Pyrotechny the two Greek words for Fire and Art
The term Pyrotechny is derived from pyr and techny, the two Greek words for Fire and Art; or it is the art of employing fire for purposes of utility or pleasure. The term has been applied by some writers to the use and structure of fire-arms, and Artillery employed in the art of warfare; but in the present publication, we shall take a different view of the subject; for we can see no amusement in the motion of a bullet, which decimates so many of our fellow-creatures, nor in the action of a bomb-shell, that carries with it more dreadful devastations.We shall confine ourselves in this Work to a more pleasing application of fire, and endeavour to give plain and efficient rules for the safe management of that element, and for the making, by means of gunpowder, and other inflammable substances, various compositions, agreeable to the eye, both by their form and splendor, and to describe every principal article and instrument made use of in these pleasing operations.
On the other hand, our Work does not pretend to dictate an original set of rules and receipts, for those who term themselves Artists in Fire-works, whose exclusive business it is to manufacture the different articles on which it treats; to those, it is expected it will yield but little instruction; but, to the sciolistic Tyro in the Art, it is intended (as its title expresses) to be a Manual of Pyrotechny, and to treat of fire-works as objects of rational amusement; to describe in a perspicuous manner the materials and apparatus made use of in their construction; and to select such examples of their particular combinations, as are calculated rather for private diversion than public exhibition. The directions herein given (if strictly attended to) will enable youth to gratify their taste for this species of recreation at a comparatively small expense, and at the same time will guard them against those accidents which often arise to the ignorant, in firing the larger works purchased from the makers; and throughout the whole it will strictly observe a principle of economy, the neglect of which has so frequently retarded the operations of genius.

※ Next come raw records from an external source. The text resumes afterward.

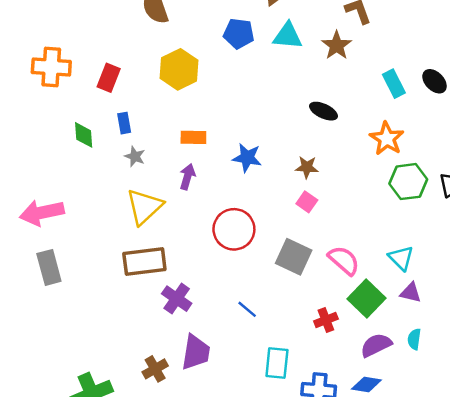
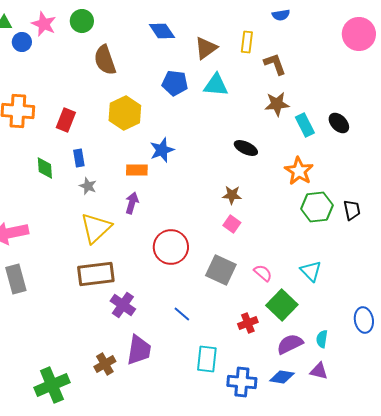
brown star: (337, 45) -> (277, 104), moved, turned 30
blue star: (247, 158) -> (162, 150), moved, turned -30
pink semicircle: (344, 260) -> (263, 273), size x0.7
purple triangle: (411, 293) -> (319, 371), moved

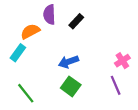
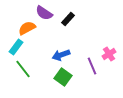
purple semicircle: (49, 15) -> (44, 13), turned -54
purple line: (116, 85) -> (92, 66), moved
green line: (26, 93) -> (23, 69), moved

In regard to the origin of Pyrotechny, our knowledge is very limited. The Chinese are said to have been the first people who had any practical knowledge of it, or brought the art to any degree of perfection; with them the use of fire-works is said to have been very general, long before they were known in European countries; and from accounts given of some recent exhibitions at Pekin, it should seem that they have attained to a degree of perfection not surpassed by any of our modern artists: Mr. Barrow, in his “Travels in China” gives, from the Journal of Lord Macartney, the following description of one of their exhibitions: “The fire-works, in some particulars,” says he, “exceeded any thing of the kind I had ever seen. In grandeur, magnificence, and variety, they were, I own, inferior to the Chinese fire-works we had seen at Batavia, but infinitely superior in point of novelty, neatness, and ingenuity of contrivance. One piece of machinery I greatly admired: a green chest, five feet square, was hoisted up by a pulley fifty or sixty feet from the ground, the bottom of which was so contrived as then suddenly to fall out, and make way for twenty or thirty strings of lanterns, inclosed in a box, to descend from it, unfolding themselves from one another by degrees, so as at last, to form a collection of full five hundred, each having a light of a beautifully coloured flame burning brightly within it.